# Fibonacci Sequence¶

Here's a very famous sequence of numbers, known as the Fibonacci sequence:

$$\begin{align}1, 1, 2, 3, 5, 8, 13, 21, ...\end{align}$$We start with $1, 1$ and then we add together the last two numbers to get the next one: $1+1=2$, $1+2=3$, $2+3=5$, $3+5=8$ and so on.

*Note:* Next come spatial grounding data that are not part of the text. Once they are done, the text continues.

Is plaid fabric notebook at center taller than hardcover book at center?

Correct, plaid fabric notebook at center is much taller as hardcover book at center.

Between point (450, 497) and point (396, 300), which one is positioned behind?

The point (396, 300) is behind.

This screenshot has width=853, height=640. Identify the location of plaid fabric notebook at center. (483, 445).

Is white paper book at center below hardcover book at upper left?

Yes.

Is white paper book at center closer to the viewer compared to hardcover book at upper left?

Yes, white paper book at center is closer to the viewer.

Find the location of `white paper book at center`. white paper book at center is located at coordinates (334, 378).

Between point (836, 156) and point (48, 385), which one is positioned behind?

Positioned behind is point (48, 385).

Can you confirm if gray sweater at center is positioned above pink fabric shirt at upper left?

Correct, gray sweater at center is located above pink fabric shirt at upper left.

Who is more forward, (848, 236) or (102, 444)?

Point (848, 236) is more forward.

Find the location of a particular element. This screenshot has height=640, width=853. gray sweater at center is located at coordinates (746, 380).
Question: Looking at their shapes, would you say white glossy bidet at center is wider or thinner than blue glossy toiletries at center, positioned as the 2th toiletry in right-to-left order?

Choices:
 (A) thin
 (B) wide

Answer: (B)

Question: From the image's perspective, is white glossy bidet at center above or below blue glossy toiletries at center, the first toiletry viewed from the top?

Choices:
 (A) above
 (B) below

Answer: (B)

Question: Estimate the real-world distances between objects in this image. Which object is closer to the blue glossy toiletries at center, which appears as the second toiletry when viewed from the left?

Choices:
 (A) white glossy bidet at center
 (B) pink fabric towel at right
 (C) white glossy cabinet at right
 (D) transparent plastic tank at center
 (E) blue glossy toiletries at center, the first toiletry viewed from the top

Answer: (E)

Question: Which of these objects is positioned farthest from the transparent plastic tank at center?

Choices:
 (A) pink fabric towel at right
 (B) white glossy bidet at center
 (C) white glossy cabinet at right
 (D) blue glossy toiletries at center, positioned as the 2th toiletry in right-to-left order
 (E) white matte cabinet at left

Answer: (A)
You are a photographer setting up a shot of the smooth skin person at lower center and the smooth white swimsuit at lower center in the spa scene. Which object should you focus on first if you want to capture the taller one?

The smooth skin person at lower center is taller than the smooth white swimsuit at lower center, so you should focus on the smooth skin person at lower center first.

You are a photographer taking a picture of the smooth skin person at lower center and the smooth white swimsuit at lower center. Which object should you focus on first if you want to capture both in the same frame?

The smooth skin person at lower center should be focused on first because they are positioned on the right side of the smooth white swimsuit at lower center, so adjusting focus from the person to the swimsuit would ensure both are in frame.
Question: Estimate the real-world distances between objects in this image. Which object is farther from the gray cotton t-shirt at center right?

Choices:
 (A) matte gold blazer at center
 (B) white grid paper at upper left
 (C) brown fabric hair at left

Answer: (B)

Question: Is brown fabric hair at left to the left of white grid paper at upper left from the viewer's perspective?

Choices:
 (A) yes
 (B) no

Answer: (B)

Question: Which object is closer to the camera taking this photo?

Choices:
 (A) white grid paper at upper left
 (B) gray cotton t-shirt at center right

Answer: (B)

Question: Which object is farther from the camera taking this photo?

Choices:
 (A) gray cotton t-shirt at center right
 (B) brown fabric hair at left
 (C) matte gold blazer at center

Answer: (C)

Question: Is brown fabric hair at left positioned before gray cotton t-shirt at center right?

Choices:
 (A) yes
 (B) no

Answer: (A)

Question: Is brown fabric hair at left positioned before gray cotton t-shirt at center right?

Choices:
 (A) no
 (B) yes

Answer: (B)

Here's a simple Python function that calculates the $n$'th Fibonacci number,
e.g. `fib(1) == 1`

, `fib(2) == 1`

, `fib(3) == 2`

and so on:

```
def fib(n):
if n <= 2: # fib(1) == 1, fib(2) == 1
return 1
return fib(n-1) + fib(n-2)
```

The last line calculates two previous Fibonacci numbers and adds them together.
The code works just fine, but something like `fib(40)`

really takes a while.
That's one reason why the Fibonacci sequence is not only a well-known thing
among mathematicians, but also programmers.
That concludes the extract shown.